The exceedingly high frequency of 11q23 translocations associated with infant leukemias suggests a further mechanism that could lead to MLL gene rearrangement and biologically active chimeric proteins. A number of pairs of infant twins have been shown to have identical MLL gene rearrangements.396,397 In some cases, the leukemias had identical Ig gene rearrangements, consistent with transformation of a common progenitor cell that had completed V-D-J recombination. In other cases the Ig rearrangements differed between twin leukemias, suggesting that transformation occurred before Ig gene recombination and that the leukemic clones had evolved independently. Nonetheless, the identification of identical MLL rearrangements at the DNA sequence level in each twin indicates that the leukemic clone arose in one infant and spread through the placenta to the other sibling. The documentation of MLL rearrangements in utero and the high frequency of 11q23 translocations in infant leukemias (approaching 80 percent of ALL patients and 50 percent of AML patients) suggest that pluripotent progenitor cells with self-renewal capacity are in a proliferative state in the developing bone marrow, rendering them uniquely susceptible to transformation by chimeric MLL oncoproteins. This susceptibility may be related to patterns of gene expression or epigenetic changes in chromatin configuration that are found in subsets of progenitors that are expanding to populate the hematopoietic system during infancy.

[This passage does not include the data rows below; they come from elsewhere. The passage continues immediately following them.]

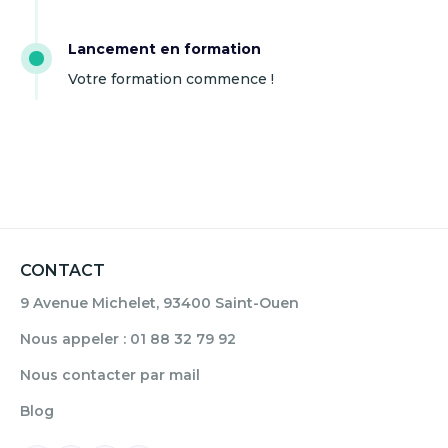
Lancement en formation
Votre formation commence !
CONTACT
9 Avenue Michelet, 93400 Saint-Ouen
Nous appeler : 01 88 32 79 92
Nous contacter par mail
Blog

Myeloid progenitors similarly susceptible to the transforming effects of chimeric MLL proteins or prone to productive MLL rearrangements may be reactivated in patients undergoing therapy with epipodophyllotoxins, accounting for the rapid onset of secondary AML in children and adults treated with these agents. We have recently identified altered transcripts for the p27KIP1 cell cycle kinase inhibitor in leukemias expressing MLL-AF4398 and have shown that MLL-AF4 induces cell cycle arrest in cell lines when its expression is driven by a conditional promoter, 399 suggesting that hematopoietic stem cells may need to have the capacity to bypass negative cell cycle effects of this fusion protein before they become susceptible to malignant transformation. Moreover, the short latency period between MLL rearrangement and overt leukemia following 11q23 translocations in infants and after epipodophyllotoxin therapy suggests that MLL fusion proteins themselves predispose susceptible hematopoietic progenitors to undergo secondary mutations necessary for the development of a fully transformed leukemic clone.